Falling Mortgage Rates Signal Lenders’ “Low Risk” Strategies

Low-rate mortgages saw another product join their ranks as Halifax introduced the UK’s lowest two-year fixed rate at 0.83 percent for large deposit holders.

The Halifax product is only available to borrowers with a 40% deposit on loans up to £ 1million, eliminating riskier smaller deposit holders.

It also unveiled a record five-year fixed rate of 0.98% for large deposit holders last week.

Rather than fueling the ongoing “rate war”, brokers say the record cuts are a sign of lenders’ persistent appetite for low-risk business.

“What this really tells us is not that lenders want a rate war, but rather that lenders are as eager as the mustard to have very low risk business on their books,” Lewis explained.
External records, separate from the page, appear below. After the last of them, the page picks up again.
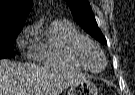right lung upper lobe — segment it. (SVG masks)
Returning <instances> with one entry per match:
<instances>
[{"label": "right lung upper lobe", "mask_w": 135, "mask_h": 95, "mask_svg": "<svg viewBox=\"0 0 135 95\" xmlns=\"http://www.w3.org/2000/svg\"><path fill=\"white\" fill-rule=\"evenodd\" d=\"M32 5V0H0V35L21 31Z\"/></svg>", "instance_id": "1"}]
</instances>
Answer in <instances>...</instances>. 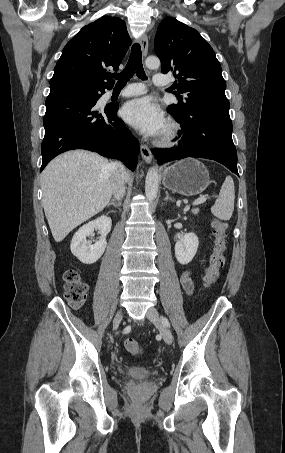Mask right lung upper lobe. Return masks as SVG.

Shaw, founder of Shaw Financial Services.

Shaw believes that the drop in rates on low-value mortgages is the result of the government program launched earlier this year to boost lending by 95%, which he said lenders “hands down.” [were] forced into “.

Launched in April, the program focused on lenders such as Lloyds – the parent company of Halifax, Santander, Barclays, HSBC, NatWest and Virgin Money.

The government’s mortgage guarantee program secures part of the high-risk mortgage, but Shaw’s point implied that such efforts to minimize the risk of lender default did not go far enough.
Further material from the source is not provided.